There is extremely strong evidence that compute is the limit right now. This is trivially correct : the current llms architectures are very similar to prior working attempts for the simple reason that one “try” to train to scale costs millions of dollars in compute. (And getting more money saturates, there is a finite number of training accelerators manufactured per quarter and it takes time to ramp to higher volumes)
To find something better, a hard superintelligence only capped by physics obviously requires many tries at exploring the possibility space. (Even intelligent search algorithms need many function evaluations)
yes, it takes millions to advance, but companies are pouring BILLIONS into this and number 3 can earn its own money and create its own companies/DAOs/some new networks of cooperation if it wanted without humans realizing … have you seen any GDP per year charts whatsoever, why would you think we are anywhere close to saturation of money? have you seen any emergent capabilities from LLMs in the last year, why do you think we are anywhere close to saturation of capabilities per million of dollars? Alpaca-like improvemnts are somehow one-off miracle and things are not getting cheaper and better and more efficient in the future somehow?
it could totally happen, but what I don’t see is why are you so sure it will happen by default, are you extrapolating some trend from non-public data or just overly optimistic that 1+1 from previous trends is less than 2 in the future, totally unlike the compount effects in AI advancement in the last year?

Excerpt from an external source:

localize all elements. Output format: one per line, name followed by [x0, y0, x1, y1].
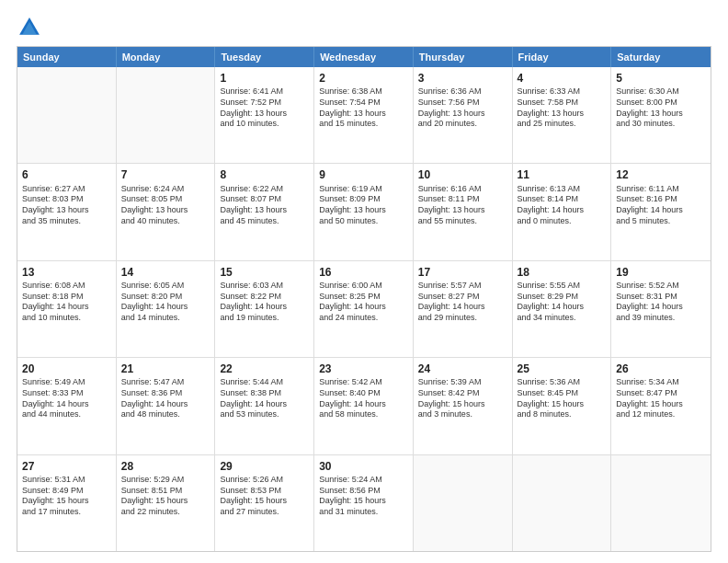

Because we are saturated right now and I gave evidence and you can read the gpt-4 paper for more evidence. See:
“getting more money saturates, there is a finite number of training accelerators manufactured per quarter and it takes time to ramp to higher volume”
“Billions” cannot buy more accelerators than exist, and the robot/compute/capabilities limits also limit the ROI that can be provided, which makes the billions not infinite as eventually investors get impatient.
What this means is that it may take 20 years or more of steady exponential growth (but only 10-50 percent annually) to reach ASI and self replicating factories and so on.
On a cosmic timescale or even a human lifespan this is extremely fast. I am noting this is more likely than “overnight” scenarios where someone tweaks a config file, an AI reaches high superintelligence and fills the earth with grey goo in days. There was not enough data in existence for the AI to reach high superintelligence, a “high” superintelligence would require thousands or millions of times as much training compute as GPT-4 (because it’s a power law), even once it’s trained it doesn’t have sufficient robotics to bootstrap to nanoforges without years or decades of steady ramping to be ready to do that.
(a high superintelligence is a machine that is not just a reasonable amount better than humans at all tasks but is essentially a deity outputting perfect moves on every task that take into account all of the machines plans and cross task and cross session knowledge.
So it might communicate with a lobbyist and 1e6 people at once and use information from all conversations in all conversations, essentially manipulating the world like a game of pool. Something genuinely uncontainable.)